Nous ne quittons pas la cause écologique en parlant de Donald Trump car celui-ci représente une menace effroyable contre la démocratie, l’entente internationale et l’équilibre écologique de la planète. Exceptionnellement, suite à l’enlèvement d’un chef d’État par un autre chef d’État, Maduro par Trump, nous publions ce jour notre analyse sur le trumpisme.
Mais la raison première de ce kidnapping vénézuélien est le goût immodéré de Trump pour beaucoup beaucoup de verres de pétrole sur sa propre table.

– Donald Trump n’aime pas le président du Venezuela Nicolas Maduro. Son action est comme d’habitude disproportionnée ; il fait bombarder le pays le 3 janvier 2026. Dans la foulée Donald Trump déclare dans un message publié sur son réseau, Truth Social : « Les Etats-Unis d’Amérique ont mené avec succès une frappe d’envergure contre le Venezuela et son dirigeant, qui a été capturé avec son épouse, et exfiltré du pays ».

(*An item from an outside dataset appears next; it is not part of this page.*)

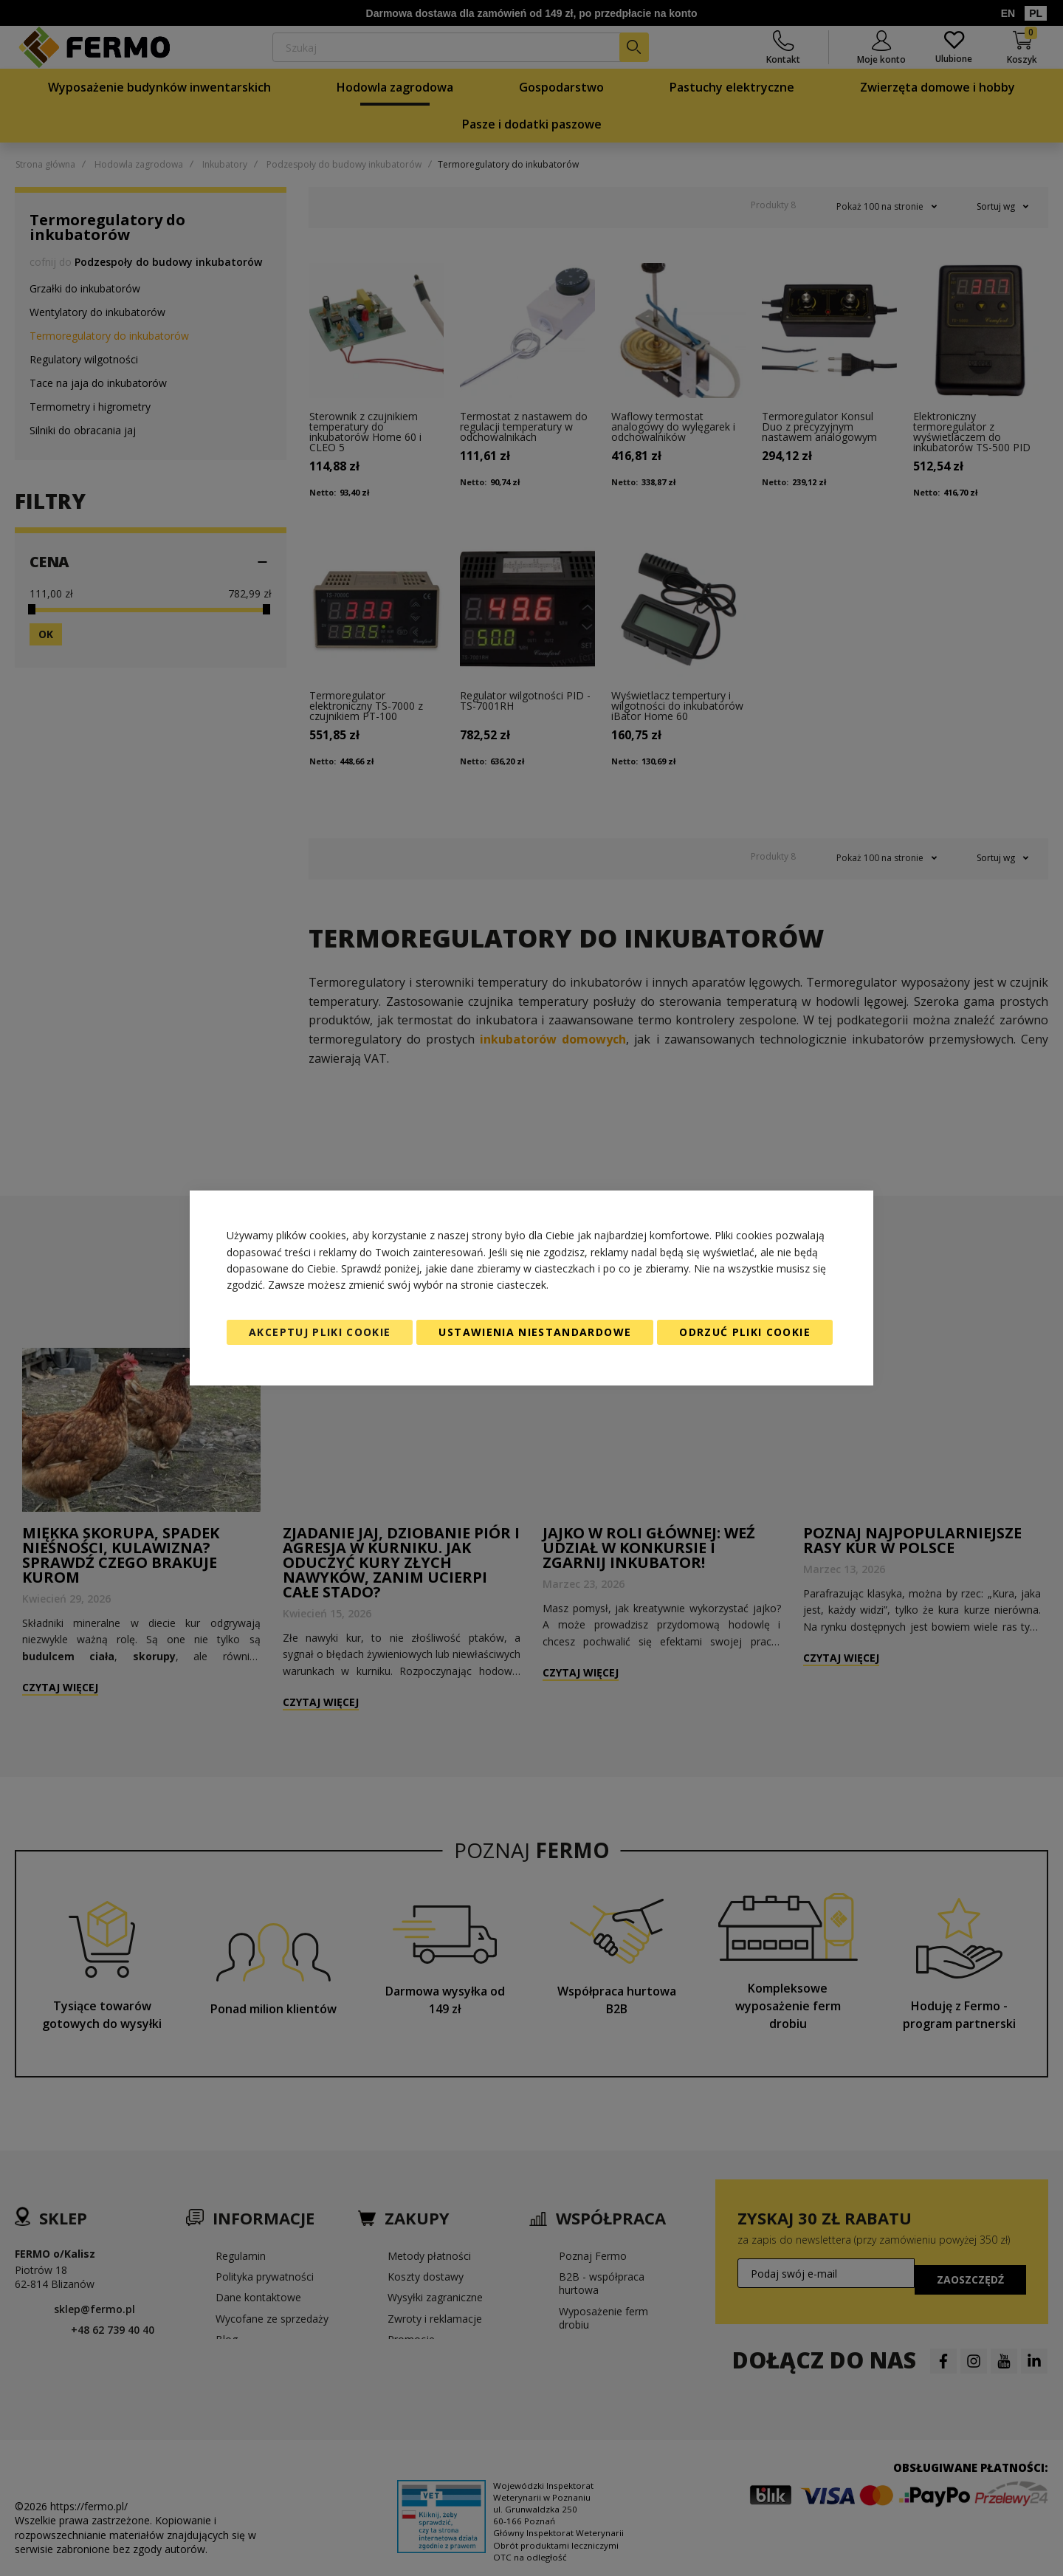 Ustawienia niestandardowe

– Donald Trump se lève le matin après avoir regardé assidûment la télévision pendant la nuit. Que vais-je faire pour qu’on parle de moi se dit-il ? Par exemp leDonald Trump a moqué le mercredi 31 décembre 2025 la naturalisation française de George et Amal Clooney, « deux des pires pronostiqueurs politiques de tous les temps ».
– Vendredi 2 janvier 2026, sur son réseau Truth Social, Donald Trump a menacé les autorités iraniennes : « Si l’Iran tire sur des manifestants pacifiques et les tue de manière violente – ce qui est leur habitude – les Etats-Unis d’Amérique viendront à leur secours. Nous sommes prêts et armés, prêts à intervenir »
– Que pense vraiment Donald Trump ? Seulement ce qui intéresse sa propre personne et ses fantasmes. L’affairiste n’avait pu empêcher en 2011 la construction d’un parc éolien offshore visible depuis l’un de ses terrains de golf en Écosse. Il a alors qualifiées les éoliennes d’« affreuses », « coûteuses » et « inefficaces ». Devenu président, il a suspendu le 22 décembre 2025 avec effet immédiat les permis d’exploitation de tous les grands projets offshore en cours de construction aux Etats-Unis. Soit un investissement total de 25 milliards de dollars !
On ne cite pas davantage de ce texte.